RECORDS SUPPLIED:
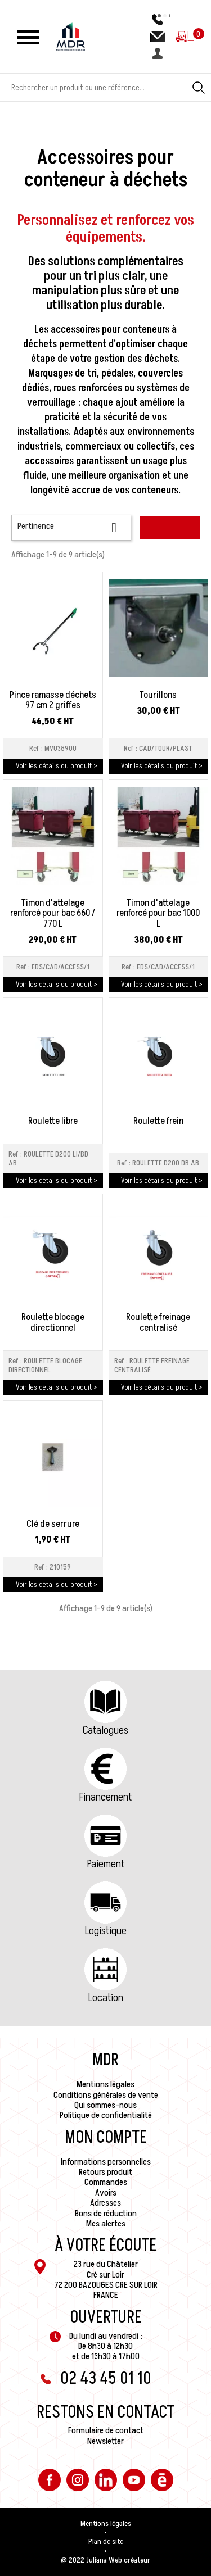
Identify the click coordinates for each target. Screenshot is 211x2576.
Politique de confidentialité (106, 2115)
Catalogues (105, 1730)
==
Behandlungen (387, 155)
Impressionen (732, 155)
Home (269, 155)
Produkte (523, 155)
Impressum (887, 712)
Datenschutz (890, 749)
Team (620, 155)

WHAT IS REQUIRED:
Take the lines above from the one containing "Behandlungen (387, 155)" down to the one containing "Team (620, 155)", and transcribe them exactly, both ends included.

RESULT OF THE TASK:
Behandlungen (387, 155)
Impressionen (732, 155)
Home (269, 155)
Produkte (523, 155)
Impressum (887, 712)
Datenschutz (890, 749)
Team (620, 155)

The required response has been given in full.